Dataset entries
##############################
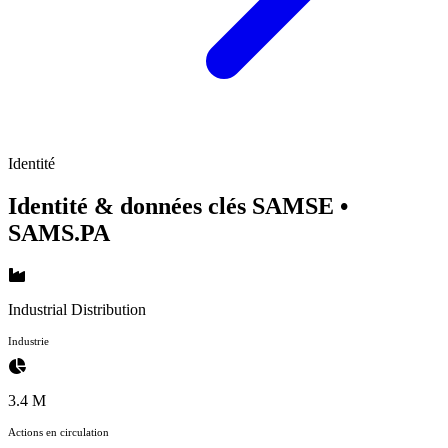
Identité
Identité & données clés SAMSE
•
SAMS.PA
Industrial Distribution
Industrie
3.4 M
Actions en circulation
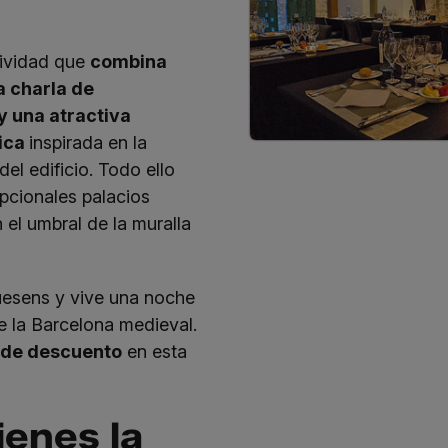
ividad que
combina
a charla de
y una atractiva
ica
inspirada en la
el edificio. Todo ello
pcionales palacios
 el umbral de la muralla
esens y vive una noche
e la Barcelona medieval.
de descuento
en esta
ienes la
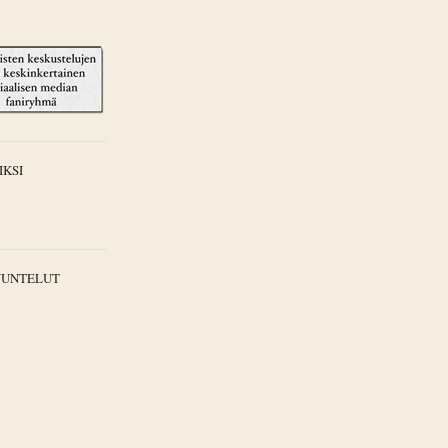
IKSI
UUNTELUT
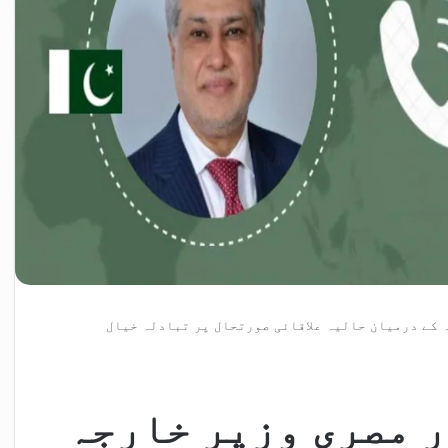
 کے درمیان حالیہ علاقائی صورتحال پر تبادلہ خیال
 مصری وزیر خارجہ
##############################
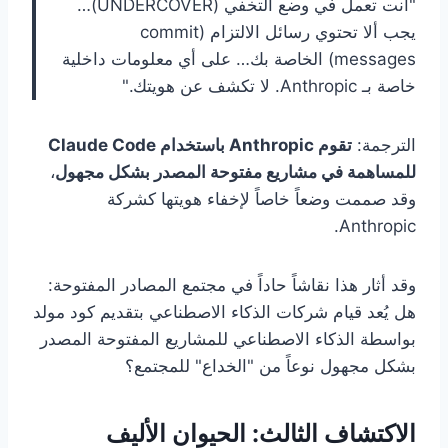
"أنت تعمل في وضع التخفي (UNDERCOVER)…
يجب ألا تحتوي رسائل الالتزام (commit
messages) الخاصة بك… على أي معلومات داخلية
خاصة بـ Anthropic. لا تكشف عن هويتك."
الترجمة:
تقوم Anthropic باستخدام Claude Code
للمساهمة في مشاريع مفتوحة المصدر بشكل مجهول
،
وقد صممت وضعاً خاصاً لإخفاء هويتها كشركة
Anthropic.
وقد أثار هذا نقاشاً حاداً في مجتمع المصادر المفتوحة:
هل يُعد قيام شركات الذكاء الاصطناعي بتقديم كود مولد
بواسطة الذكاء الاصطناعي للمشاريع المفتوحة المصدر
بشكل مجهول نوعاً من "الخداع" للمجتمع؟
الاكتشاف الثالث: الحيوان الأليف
##############################
▸ What you should do:
Above are entries with pictures among them. Write out exactly the lines from the one containing "el edificio. Todo ello" through the one containing "مصری وزیر خارجہ", ends included, and leave those pictures out.

▸ Exercise result:
el edificio. Todo ello
pcionales palacios
 el umbral de la muralla
esens y vive una noche
e la Barcelona medieval.
de descuento
en esta
ienes la
IKSI
UUNTELUT
 کے درمیان حالیہ علاقائی صورتحال پر تبادلہ خیال
 مصری وزیر خارجہ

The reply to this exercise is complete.